US to dismantle Gaza humanitarian pier again due to heavy seas
Bad weather has once again thwarted the Biden administration's attempt to stave off famine in the Palestinian enclave.
WASHINGTON — The US military will dismantle a floating humanitarian aid pier on the Gaza coast for a second time in less than a month due to heavy seas, a defense official confirmed to Al-Monitor.
The pier will be towed to the Israeli port of Ashdod to wait out another round of bad weather in the eastern Mediterranean in order to avoid damage to the structure.
The floating dock, known as Joint Logistics Over-the-Shore (JLOTS), was first installed by US Army vessels in mid-May on orders from US President Joe Biden in order to help alleviate famine in the blockaded Gaza Strip.
Yet the project has faced repeated setbacks. Late last month, the pier broke down after sustaining significant damage and had to be towed to Ashdod for repairs before being reinstalled on June 7.
During the pier's less than two weeks of operation in May, American military vessels ferried roughly 1,000 metric tons of aid to the floating dock for onward distribution in Gaza by the UN’s World Food Programme. Following the repairs, seaborne deliveries to the pier occurred June 8, but then paused again for two days due to high seas, Pentagon officials said.
A defense official speaking to Al-Monitor on Friday on the condition of anonymity gave no planned date for the resumption of the pier's operations.
The WFP halted onward distribution last weekend after two of its warehouses were hit with rockets on Sunday. The rocket attack came after rumors spread that an Israeli military raid that rescued four hostages and left more than 270 Palestinians dead was launched from the pier area — a claim Pentagon officials flatly denied.
The Pentagon also paused air drops of humanitarian goods into Gaza last month, citing risks to civilians amid ongoing Israeli operations in north Gaza. US Air Force C-130 cargo aircraft dropped 10 tons of meals-ready-to-eat (MREs) over the enclave on June 9 for the first time in a month.
Humanitarian aid organizations have said access to food in the Gaza Strip has worsened since Israel’s military incursion into the southern Gaza enclave of Rafah last month. The IDF’s push along the Philadelphi Corridor along Gaza’s border with Egypt has led Cairo to object and halt aid deliveries via the Rafah crossing, which was the Palestinian enclave’s greatest source of international aid prior to the ongoing war.
Biden administration officials have stressed that the humanitarian pier and air drops are not meant to compensate for the lack of flow of humanitarian supplies getting through border land-based crossings into Gaza.
International aid groups have accused Israeli authorities of obstructing the flow of aid through overland crossings by employing unreasonably strict inspection methods.
World Health Organization director Tedros Adhanom Ghebreyesus on Wednesday said "a significant portion" of Gaza's population now faces famine-like conditions.

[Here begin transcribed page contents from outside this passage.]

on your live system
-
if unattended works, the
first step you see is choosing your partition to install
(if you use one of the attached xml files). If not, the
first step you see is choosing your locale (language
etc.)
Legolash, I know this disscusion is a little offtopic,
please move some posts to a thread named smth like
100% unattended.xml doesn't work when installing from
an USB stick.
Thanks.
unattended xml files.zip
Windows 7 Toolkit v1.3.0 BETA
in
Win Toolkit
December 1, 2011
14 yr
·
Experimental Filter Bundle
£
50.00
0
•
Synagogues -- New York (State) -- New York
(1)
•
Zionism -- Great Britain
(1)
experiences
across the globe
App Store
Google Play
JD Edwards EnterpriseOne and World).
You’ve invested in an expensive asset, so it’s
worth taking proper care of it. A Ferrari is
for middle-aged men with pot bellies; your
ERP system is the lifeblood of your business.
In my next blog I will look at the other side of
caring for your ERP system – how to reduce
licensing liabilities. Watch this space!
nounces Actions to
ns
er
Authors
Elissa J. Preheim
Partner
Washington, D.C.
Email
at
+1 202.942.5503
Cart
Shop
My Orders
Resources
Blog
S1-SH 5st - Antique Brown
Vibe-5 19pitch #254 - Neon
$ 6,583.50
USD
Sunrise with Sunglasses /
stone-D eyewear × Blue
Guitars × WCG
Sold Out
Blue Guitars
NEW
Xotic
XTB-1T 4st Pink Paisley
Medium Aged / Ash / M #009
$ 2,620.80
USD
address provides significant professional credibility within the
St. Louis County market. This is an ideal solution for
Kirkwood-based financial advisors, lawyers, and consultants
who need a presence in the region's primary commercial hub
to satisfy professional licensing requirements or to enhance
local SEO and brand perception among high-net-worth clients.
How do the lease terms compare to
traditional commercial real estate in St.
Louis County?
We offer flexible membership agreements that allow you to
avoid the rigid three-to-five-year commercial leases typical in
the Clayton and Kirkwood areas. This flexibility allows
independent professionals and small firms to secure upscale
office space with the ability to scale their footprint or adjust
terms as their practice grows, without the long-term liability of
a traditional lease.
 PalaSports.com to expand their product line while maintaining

Also on Wednesday, the UN’s independent commission of inquiry released its investigation into the Oct. 7 war. In the report, the group of independent experts accused both Israel and Hamas of war crimes, while also accusing Israel of crimes against humanity, including using starvation as a weapon of war. Israel’s government, which refused to cooperate with the investigation, rejected the allegations, accusing the commission of bias.
The US State Department announced economic sanctions on an extremist Israeli settler group known as Tsav 9 on Friday for its alleged role in attacking aid trucks bound for Gaza.
On Tuesday, the US House of Representatives advanced its version of the annual defense spending bill, which included a measure authored by Georgia Republican Congressman Andrew Clyde, which would bar the Biden administration from using Department of Defense funds to continue the Gaza aid pier in fiscal year 2025.
Defense officials say the pier operation — which the Pentagon has estimated will cost some $230 million — is not expected to last longer than a few months. Privately, some senior US defense officials see the pier system as likely unsustainable given the recent sea states in the eastern Mediterranean, Al-Monitor previously reported.